Zitat von Gert im Beitrag #114
Zitat von Alfred im Beitrag #110
Gert,

sehr seltsam Rechnung, wenn man dies überhaupt so nennen möchte.

Da hat es Herr Jahn als Chef der BStU besser, immerhin mit B 9 und einem Grundgehalt von rund 11.000 Euro im Monat.



@Alfred , da kannst du mal sehen, wie lausig die Löhne in der DDR waren im Vergleich zur Bundesrepublik. Aber immerhin, nach Abzug der gigantische Rüstungskosten blieb eben nicht mehr übrig. Ich habe mich gern ausbeuten lassen, als leistungsorientierter Mensch und AN wurde ich entsprechend bezahlt.
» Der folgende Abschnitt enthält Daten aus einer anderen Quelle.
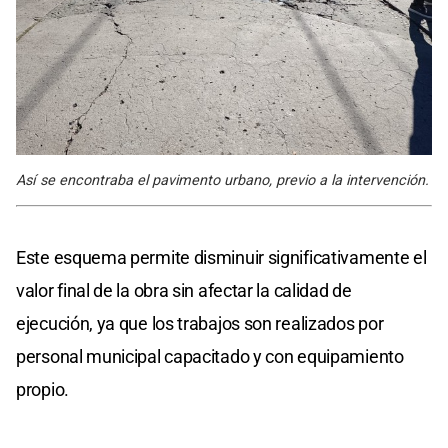
Así se encontraba el pavimento urbano, previo a la intervención.
Este esquema permite disminuir significativamente el
valor final de la obra sin afectar la calidad de
ejecución, ya que los trabajos son realizados por
personal municipal capacitado y con equipamiento
propio.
Irgendwo habe ich mal die Gehälter von DDR Ministern gelesen, ich habe sie mit meinem Jahresgehalt verglichen und musste schmunzeln. Ich konnte sie deutlich toppen.

Guckst du hier ein Beispiel, Minister Reichelt :http://www.mz-web.de/politik/ddr-erbe-mi...2,17708802.html


Lila: Irgendwie widersprichst Du Dich hier zu deinen Punkten in #109. Denn wenn das so wäre, wie Du da schreibst, hätten die Gehälter der DDR-Minister auch höher gewesen sein müssen, auch bei geringerer Produktivität der DDR-Wirtschaft. Brauchst nur mal die Privatgewinne von Regierungschefs und ihrem Clan zu nehmen, die Länder regieren, die wirtschaftlich weit unter der Leistung der DDR lagen.